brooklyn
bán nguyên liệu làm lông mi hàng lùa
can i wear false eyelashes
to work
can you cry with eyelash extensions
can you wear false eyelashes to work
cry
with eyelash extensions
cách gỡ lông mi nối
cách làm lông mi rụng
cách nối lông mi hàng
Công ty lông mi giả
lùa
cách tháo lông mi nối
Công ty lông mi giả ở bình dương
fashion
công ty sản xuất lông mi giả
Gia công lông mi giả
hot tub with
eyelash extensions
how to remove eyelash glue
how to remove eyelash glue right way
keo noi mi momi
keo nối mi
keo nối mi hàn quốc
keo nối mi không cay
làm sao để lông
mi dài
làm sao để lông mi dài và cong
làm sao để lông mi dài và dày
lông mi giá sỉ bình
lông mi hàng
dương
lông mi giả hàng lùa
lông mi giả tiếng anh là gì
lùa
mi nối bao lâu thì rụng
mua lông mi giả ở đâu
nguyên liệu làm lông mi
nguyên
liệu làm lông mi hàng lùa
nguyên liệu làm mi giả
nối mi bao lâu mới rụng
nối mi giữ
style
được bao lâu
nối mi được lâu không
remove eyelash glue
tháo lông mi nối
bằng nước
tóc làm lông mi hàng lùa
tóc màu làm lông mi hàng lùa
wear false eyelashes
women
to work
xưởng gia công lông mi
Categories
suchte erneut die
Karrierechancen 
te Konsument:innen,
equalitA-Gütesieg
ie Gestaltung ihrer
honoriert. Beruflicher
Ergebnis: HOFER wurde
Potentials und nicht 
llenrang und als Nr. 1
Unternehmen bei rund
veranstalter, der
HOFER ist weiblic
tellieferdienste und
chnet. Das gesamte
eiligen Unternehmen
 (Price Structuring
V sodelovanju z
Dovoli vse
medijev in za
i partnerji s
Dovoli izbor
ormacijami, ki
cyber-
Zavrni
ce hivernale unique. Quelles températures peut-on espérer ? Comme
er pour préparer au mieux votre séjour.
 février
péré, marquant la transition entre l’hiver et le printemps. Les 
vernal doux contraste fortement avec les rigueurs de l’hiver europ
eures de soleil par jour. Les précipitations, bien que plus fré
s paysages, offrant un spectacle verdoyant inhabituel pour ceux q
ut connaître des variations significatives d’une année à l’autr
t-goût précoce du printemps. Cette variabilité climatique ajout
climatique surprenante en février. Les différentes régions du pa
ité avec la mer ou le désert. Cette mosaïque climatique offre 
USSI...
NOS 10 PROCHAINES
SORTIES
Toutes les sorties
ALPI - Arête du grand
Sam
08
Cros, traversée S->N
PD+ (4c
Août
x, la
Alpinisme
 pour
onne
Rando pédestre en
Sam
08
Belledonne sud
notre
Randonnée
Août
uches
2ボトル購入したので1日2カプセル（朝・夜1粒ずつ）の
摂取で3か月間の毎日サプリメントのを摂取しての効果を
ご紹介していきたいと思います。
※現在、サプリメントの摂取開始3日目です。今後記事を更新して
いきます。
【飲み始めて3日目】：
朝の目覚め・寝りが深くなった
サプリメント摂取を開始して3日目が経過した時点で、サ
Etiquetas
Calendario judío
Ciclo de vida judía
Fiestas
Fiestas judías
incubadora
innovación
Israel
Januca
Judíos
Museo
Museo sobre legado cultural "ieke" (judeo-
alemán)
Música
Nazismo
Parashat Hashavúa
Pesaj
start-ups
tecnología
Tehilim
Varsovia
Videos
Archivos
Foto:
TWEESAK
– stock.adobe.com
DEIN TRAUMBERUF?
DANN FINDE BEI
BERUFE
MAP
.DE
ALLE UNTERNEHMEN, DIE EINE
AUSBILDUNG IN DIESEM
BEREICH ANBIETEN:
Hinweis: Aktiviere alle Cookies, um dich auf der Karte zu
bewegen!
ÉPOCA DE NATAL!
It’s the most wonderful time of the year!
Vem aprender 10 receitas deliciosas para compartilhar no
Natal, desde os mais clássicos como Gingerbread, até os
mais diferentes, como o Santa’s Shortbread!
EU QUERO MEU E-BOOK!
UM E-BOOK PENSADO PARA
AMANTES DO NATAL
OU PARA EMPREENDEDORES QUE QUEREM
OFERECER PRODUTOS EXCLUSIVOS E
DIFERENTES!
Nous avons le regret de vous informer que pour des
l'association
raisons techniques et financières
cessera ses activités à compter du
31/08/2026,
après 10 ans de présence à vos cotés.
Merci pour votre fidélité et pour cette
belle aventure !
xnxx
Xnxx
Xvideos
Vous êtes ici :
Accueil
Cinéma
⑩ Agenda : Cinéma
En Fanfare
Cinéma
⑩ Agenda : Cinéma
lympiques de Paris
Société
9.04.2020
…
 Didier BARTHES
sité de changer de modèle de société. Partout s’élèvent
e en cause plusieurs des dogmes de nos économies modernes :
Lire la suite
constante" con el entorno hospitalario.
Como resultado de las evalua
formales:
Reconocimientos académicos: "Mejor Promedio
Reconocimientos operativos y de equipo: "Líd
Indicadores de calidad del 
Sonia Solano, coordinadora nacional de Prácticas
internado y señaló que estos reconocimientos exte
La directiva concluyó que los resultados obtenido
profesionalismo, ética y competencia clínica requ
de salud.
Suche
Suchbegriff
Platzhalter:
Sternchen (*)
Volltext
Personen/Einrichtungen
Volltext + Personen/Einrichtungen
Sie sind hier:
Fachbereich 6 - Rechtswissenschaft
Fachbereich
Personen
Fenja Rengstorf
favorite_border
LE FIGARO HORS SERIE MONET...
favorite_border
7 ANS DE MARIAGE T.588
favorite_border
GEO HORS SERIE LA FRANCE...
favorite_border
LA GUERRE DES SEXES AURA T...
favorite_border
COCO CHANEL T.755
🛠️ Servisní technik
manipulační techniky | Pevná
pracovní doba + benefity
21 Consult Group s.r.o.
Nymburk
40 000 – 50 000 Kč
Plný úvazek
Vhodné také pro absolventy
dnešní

# # # #

**Problem requirements:** Every line above needs to be repeated exactly as shown.

**Exercise solution:**
brooklyn
bán nguyên liệu làm lông mi hàng lùa
can i wear false eyelashes
to work
can you cry with eyelash extensions
can you wear false eyelashes to work
cry
with eyelash extensions
cách gỡ lông mi nối
cách làm lông mi rụng
cách nối lông mi hàng
Công ty lông mi giả
lùa
cách tháo lông mi nối
Công ty lông mi giả ở bình dương
fashion
công ty sản xuất lông mi giả
Gia công lông mi giả
hot tub with
eyelash extensions
how to remove eyelash glue
how to remove eyelash glue right way
keo noi mi momi
keo nối mi
keo nối mi hàn quốc
keo nối mi không cay
làm sao để lông
mi dài
làm sao để lông mi dài và cong
làm sao để lông mi dài và dày
lông mi giá sỉ bình
lông mi hàng
dương
lông mi giả hàng lùa
lông mi giả tiếng anh là gì
lùa
mi nối bao lâu thì rụng
mua lông mi giả ở đâu
nguyên liệu làm lông mi
nguyên
liệu làm lông mi hàng lùa
nguyên liệu làm mi giả
nối mi bao lâu mới rụng
nối mi giữ
style
được bao lâu
nối mi được lâu không
remove eyelash glue
tháo lông mi nối
bằng nước
tóc làm lông mi hàng lùa
tóc màu làm lông mi hàng lùa
wear false eyelashes
women
to work
xưởng gia công lông mi
Categories
suchte erneut die
Karrierechancen 
te Konsument:innen,
equalitA-Gütesieg
ie Gestaltung ihrer
honoriert. Beruflicher
Ergebnis: HOFER wurde
Potentials und nicht 
llenrang und als Nr. 1
Unternehmen bei rund
veranstalter, der
HOFER ist weiblic
tellieferdienste und
chnet. Das gesamte
eiligen Unternehmen
 (Price Structuring
V sodelovanju z
Dovoli vse
medijev in za
i partnerji s
Dovoli izbor
ormacijami, ki
cyber-
Zavrni
ce hivernale unique. Quelles températures peut-on espérer ? Comme
er pour préparer au mieux votre séjour.
 février
péré, marquant la transition entre l’hiver et le printemps. Les 
vernal doux contraste fortement avec les rigueurs de l’hiver europ
eures de soleil par jour. Les précipitations, bien que plus fré
s paysages, offrant un spectacle verdoyant inhabituel pour ceux q
ut connaître des variations significatives d’une année à l’autr
t-goût précoce du printemps. Cette variabilité climatique ajout
climatique surprenante en février. Les différentes régions du pa
ité avec la mer ou le désert. Cette mosaïque climatique offre 
USSI...
NOS 10 PROCHAINES
SORTIES
Toutes les sorties
ALPI - Arête du grand
Sam
08
Cros, traversée S->N
PD+ (4c
Août
x, la
Alpinisme
 pour
onne
Rando pédestre en
Sam
08
Belledonne sud
notre
Randonnée
Août
uches
2ボトル購入したので1日2カプセル（朝・夜1粒ずつ）の
摂取で3か月間の毎日サプリメントのを摂取しての効果を
ご紹介していきたいと思います。
※現在、サプリメントの摂取開始3日目です。今後記事を更新して
いきます。
【飲み始めて3日目】：
朝の目覚め・寝りが深くなった
サプリメント摂取を開始して3日目が経過した時点で、サ
Etiquetas
Calendario judío
Ciclo de vida judía
Fiestas
Fiestas judías
incubadora
innovación
Israel
Januca
Judíos
Museo
Museo sobre legado cultural "ieke" (judeo-
alemán)
Música
Nazismo
Parashat Hashavúa
Pesaj
start-ups
tecnología
Tehilim
Varsovia
Videos
Archivos
Foto:
TWEESAK
– stock.adobe.com
DEIN TRAUMBERUF?
DANN FINDE BEI
BERUFE
MAP
.DE
ALLE UNTERNEHMEN, DIE EINE
AUSBILDUNG IN DIESEM
BEREICH ANBIETEN:
Hinweis: Aktiviere alle Cookies, um dich auf der Karte zu
bewegen!
ÉPOCA DE NATAL!
It’s the most wonderful time of the year!
Vem aprender 10 receitas deliciosas para compartilhar no
Natal, desde os mais clássicos como Gingerbread, até os
mais diferentes, como o Santa’s Shortbread!
EU QUERO MEU E-BOOK!
UM E-BOOK PENSADO PARA
AMANTES DO NATAL
OU PARA EMPREENDEDORES QUE QUEREM
OFERECER PRODUTOS EXCLUSIVOS E
DIFERENTES!
Nous avons le regret de vous informer que pour des
l'association
raisons techniques et financières
cessera ses activités à compter du
31/08/2026,
après 10 ans de présence à vos cotés.
Merci pour votre fidélité et pour cette
belle aventure !
xnxx
Xnxx
Xvideos
Vous êtes ici :
Accueil
Cinéma
⑩ Agenda : Cinéma
En Fanfare
Cinéma
⑩ Agenda : Cinéma
lympiques de Paris
Société
9.04.2020
…
 Didier BARTHES
sité de changer de modèle de société. Partout s’élèvent
e en cause plusieurs des dogmes de nos économies modernes :
Lire la suite
constante" con el entorno hospitalario.
Como resultado de las evalua
formales:
Reconocimientos académicos: "Mejor Promedio
Reconocimientos operativos y de equipo: "Líd
Indicadores de calidad del 
Sonia Solano, coordinadora nacional de Prácticas
internado y señaló que estos reconocimientos exte
La directiva concluyó que los resultados obtenido
profesionalismo, ética y competencia clínica requ
de salud.
Suche
Suchbegriff
Platzhalter:
Sternchen (*)
Volltext
Personen/Einrichtungen
Volltext + Personen/Einrichtungen
Sie sind hier:
Fachbereich 6 - Rechtswissenschaft
Fachbereich
Personen
Fenja Rengstorf
favorite_border
LE FIGARO HORS SERIE MONET...
favorite_border
7 ANS DE MARIAGE T.588
favorite_border
GEO HORS SERIE LA FRANCE...
favorite_border
LA GUERRE DES SEXES AURA T...
favorite_border
COCO CHANEL T.755
🛠️ Servisní technik
manipulační techniky | Pevná
pracovní doba + benefity
21 Consult Group s.r.o.
Nymburk
40 000 – 50 000 Kč
Plný úvazek
Vhodné také pro absolventy
dnešní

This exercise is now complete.